Stephanie: I had heard tale of Madaila before seeing them live, yet was still struck by how fun their live show was. The soulful vocals paired well with their pulsing party melodies, and they had the whole audience dancing. If they played a set every Saturday night in my apartment I wouldn’t mind.
Mitchell: We’ve actually been working on getting Madaila into Stephanie’s Williamsburg apartment. No word back yet from the band.
Maryse Smith with Michael Chorney (5:45pm – 6:30pm at Bird Folk)
Mitchell: An amazing local singer/songwriter who made a big splash with her recent release, Maryse Smith (pronounced Mar-eese) played to a packed sitting audience at Bird Folk early evening on Sunday. Her stage presence is at once casual and professional. Her voice is both delicate and ferocious. Her lyrics are innocent yet hardened.
Delicate Steve (7:00pm – 7:50pm at Outdoor Stage)
Mitchell: This was the best set of the weekend. Stephanie, terribly sorry that you had to ship back out to Brooklyn at the end of Madaila’s set. D-Steve put on one hell of a show. Having seen them several times before, musically, I knew what to expect. But the combination of a beautiful sunset and an apparently slippery stage launched Steve’s set to the next level. The sound was loud and raucous; the crowd even more so. Everyone danced throughout the set, fueled by their Milagro tequila Palomas and Otter Creek Fresh Slices. Their set concluded with a medley of instrumental classic rock tunes like The Who’s “My Generation.” Delicate Steve is a must see live show.
Stephanie: I may never get over the fact that I missed this show. D-Steve is a true VT homie.
Mitchell: Or the fact that we chilled with him for the remainder of the evening.
The Family Night Band (8:00pm – 10:00pm at Misery Loves Company)
Mitchell: After Delicate Steve, I was compelled to walk across the street to catch the Family Night Band at Misery Loves Co. The Family Night Band is sort of a jam band that plays together every monday at ½ Loung in Burlington. They don’t really practice. They just jam, mostly to jazz/funk tunes like Herbie Handcock’s “Watermelon” and Soulives’ “Rudy’s Way.” Eric Maier of Madaila is a regular in this outfit, constantly showing off his studied jazz keyboard licks
Low Cut Connie (10:00pm – 10:45pm at The Monkey House)

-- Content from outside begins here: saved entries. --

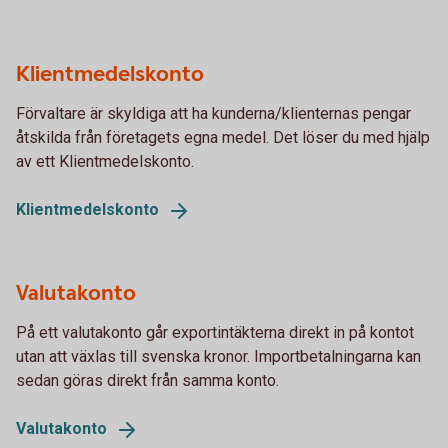
Klientmedelskonto
Förvaltare är skyldiga att ha kunderna/klienternas pengar
åtskilda från företagets egna medel. Det löser du med hjälp
av ett Klientmedelskonto.
Klientmedelskonto
Valutakonto
På ett valutakonto går exportintäkterna direkt in på kontot
utan att växlas till svenska kronor. Importbetalningarna kan
sedan göras direkt från samma konto.
Valutakonto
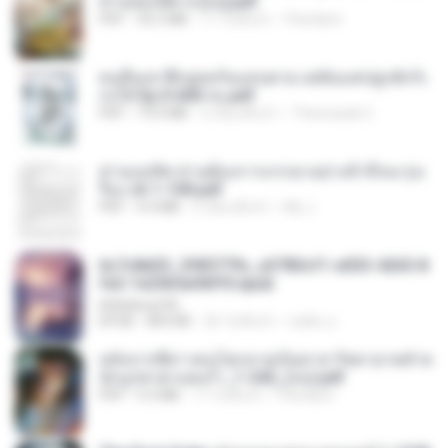
ท่านอ๋องปีศาจ [จบ].pdf
PDF
35.5 MB
17 วันที่แล้ว
Pandarin
คนอื่นเขาฝึกยุทธกันแทบตาย แต่ฉันแค่ปลูกผักก็เ
ก่งได้ Ep.0-600 จบ.pdf
PDF
19.0 MB
3 เดือนที่แล้ว
Theerasak G.
ท่านแม่ทัพ ท่านต้องการภรรยาอย่างข้าถึงจะรุ่งเ
รือง ch 1-100.pdf
PDF
4.4 MB
2 เดือนที่แล้ว
My J.
6c7c8d33_3f85779c_e3783cf1-e033-4265-8
fe2-1e23b5a9dff0.epub
littlebbear96
EPUB
804 KB
26 วันที่แล้ว
ทอฝัน ม.
หลังจากพี่สาวคนโตกลายเป็นทาส รัชทายาทตำห
นักบูรพาตาแดงก่ำ_1-242_(จบ).pdf
PDF
9.3 MB
17 วันที่แล้ว
Pandarin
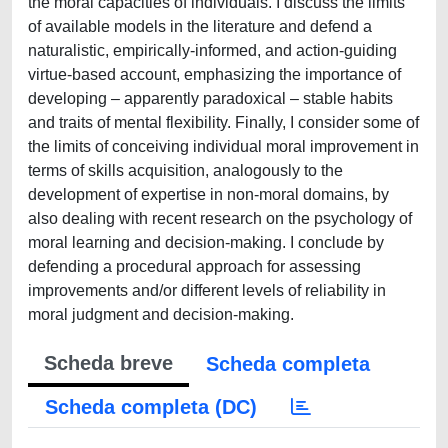
the moral capacities of individuals. I discuss the limits
of available models in the literature and defend a
naturalistic, empirically-informed, and action-guiding
virtue-based account, emphasizing the importance of
developing – apparently paradoxical – stable habits
and traits of mental flexibility. Finally, I consider some of
the limits of conceiving individual moral improvement in
terms of skills acquisition, analogously to the
development of expertise in non-moral domains, by
also dealing with recent research on the psychology of
moral learning and decision-making. I conclude by
defending a procedural approach for assessing
improvements and/or different levels of reliability in
moral judgment and decision-making.
Scheda breve
Scheda completa
Scheda completa (DC)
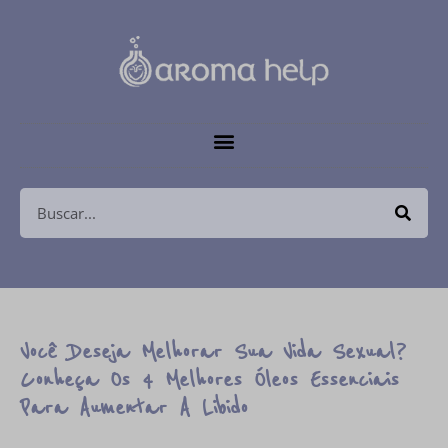
Você Deseja Melhorar Sua Vida Sexual?
Conheça Os 4 Melhores Óleos Essenciais
Para Aumentar A Libido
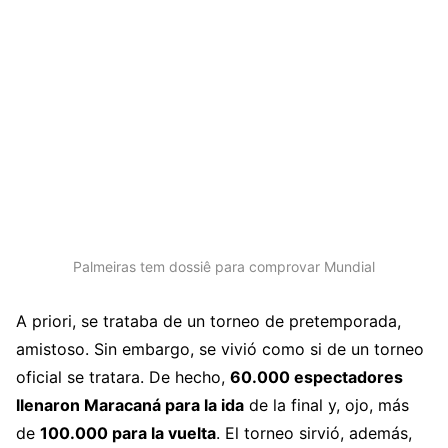
Palmeiras tem dossiê para comprovar Mundial
A priori, se trataba de un torneo de pretemporada,
amistoso. Sin embargo, se vivió como si de un torneo
oficial se tratara. De hecho,
60.000 espectadores
llenaron Maracaná para la ida
de la final y, ojo, más
de
100.000 para la vuelta
. El torneo sirvió, además,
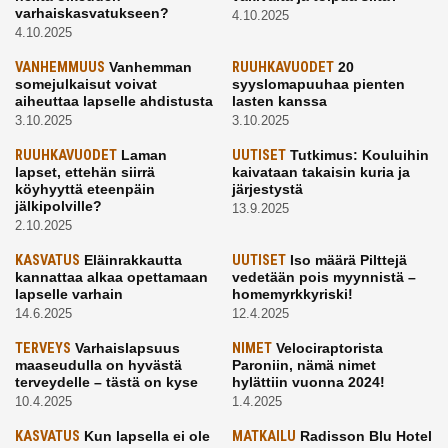
varhaiskasvatukseen?
4.10.2025
4.10.2025
VANHEMMUUS
Vanhemman
RUUHKAVUODET
20
somejulkaisut voivat
syyslomapuuhaa pienten
aiheuttaa lapselle ahdistusta
lasten kanssa
3.10.2025
3.10.2025
RUUHKAVUODET
Laman
UUTISET
Tutkimus: Kouluihin
lapset, ettehän siirrä
kaivataan takaisin kuria ja
köyhyyttä eteenpäin
järjestystä
jälkipolville?
13.9.2025
2.10.2025
KASVATUS
Eläinrakkautta
UUTISET
Iso määrä Pilttejä
kannattaa alkaa opettamaan
vedetään pois myynnistä –
lapselle varhain
homemyrkkyriski!
14.6.2025
12.4.2025
TERVEYS
Varhaislapsuus
NIMET
Velociraptorista
maaseudulla on hyvästä
Paroniin, nämä nimet
terveydelle – tästä on kyse
hylättiin vuonna 2024!
10.4.2025
1.4.2025
KASVATUS
Kun lapsella ei ole
MATKAILU
Radisson Blu Hotel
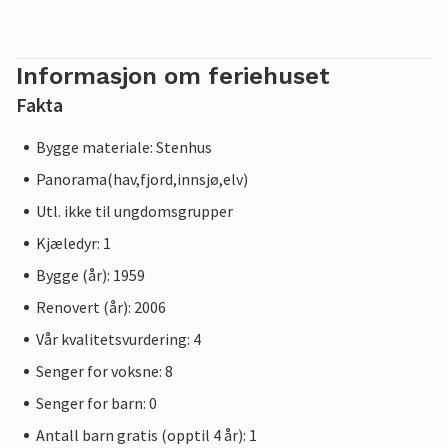
Informasjon om feriehuset
Fakta
Bygge materiale: Stenhus
Panorama(hav,fjord,innsjø,elv)
Utl. ikke til ungdomsgrupper
Kjæledyr: 1
Bygge (år): 1959
Renovert (år): 2006
Vår kvalitetsvurdering: 4
Senger for voksne: 8
Senger for barn: 0
Antall barn gratis (opptil 4 år): 1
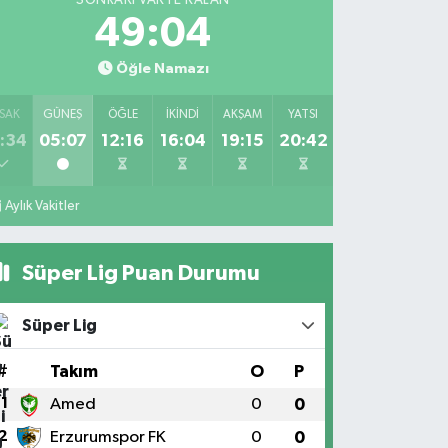
SONRAKI VAKTE KALAN
49:04
Öğle Namazı
SAK
GÜNEŞ
ÖĞLE
İKINDI
AKŞAM
YATSI
:34
05:07
12:16
16:04
19:15
20:42
Aylık Vakitler
Süper Lig Puan Durumu
Süper Lig
#
Takım
O
P
1
Amed
0
0
2
Erzurumspor FK
0
0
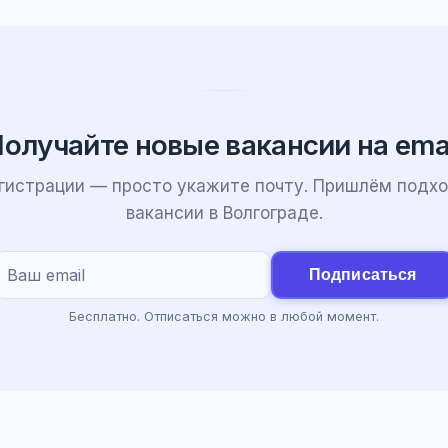
олучайте новые вакансии на ema
егистрации — просто укажите почту. Пришлём подх
вакансии в Волгограде.
Подписаться
Бесплатно. Отписаться можно в любой момент.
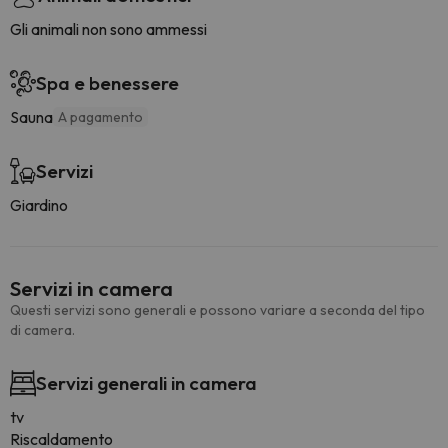
Gli animali non sono ammessi
Spa e benessere
Sauna
A pagamento
Servizi
Giardino
Servizi in camera
Questi servizi sono generali e possono variare a seconda del tipo
di camera.
Servizi generali in camera
tv
Riscaldamento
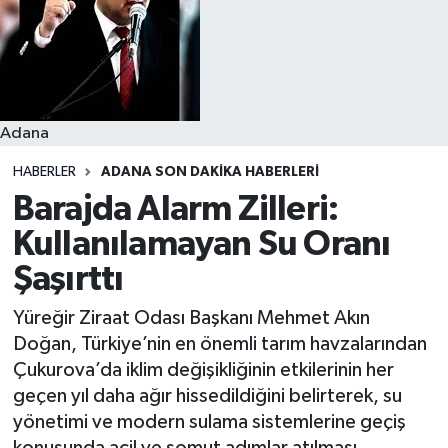
Resmi İlanlar
Adana
HABERLER
ADANA SON DAKIKA HABERLERI
Barajda Alarm Zilleri:
Kullanılamayan Su Oranı
Şaşırttı
Yüreğir Ziraat Odası Başkanı Mehmet Akın
Doğan, Türkiye’nin en önemli tarım havzalarından
Çukurova’da iklim değişikliğinin etkilerinin her
geçen yıl daha ağır hissedildiğini belirterek, su
yönetimi ve modern sulama sistemlerine geçiş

Mitchell: I had been looking forward to this band all weekend. These guys don’t mess around. Well actually, they do a lot of messing around– they specialize in loud, gritty, authentic rockabilly. Frontman Adam Weiner holds it down with his tough-guy attitude and his wild stage antics: pointing at random people in the crowd; dancing on his piano; standing on the piano stool. You know the works. They also do a cool swticheroo thing where Daniel Fennemore, a Birmingham, UK native, takes the mic and plays front man role for his tunes. They were the perfect band to close out the festival.
Well, that’s it from us. Thanks for checking out our review of Waking Windows 5. It was a spectacular weekend of music. We couldn’t have had a better time. Maybe next year, you’ll join us!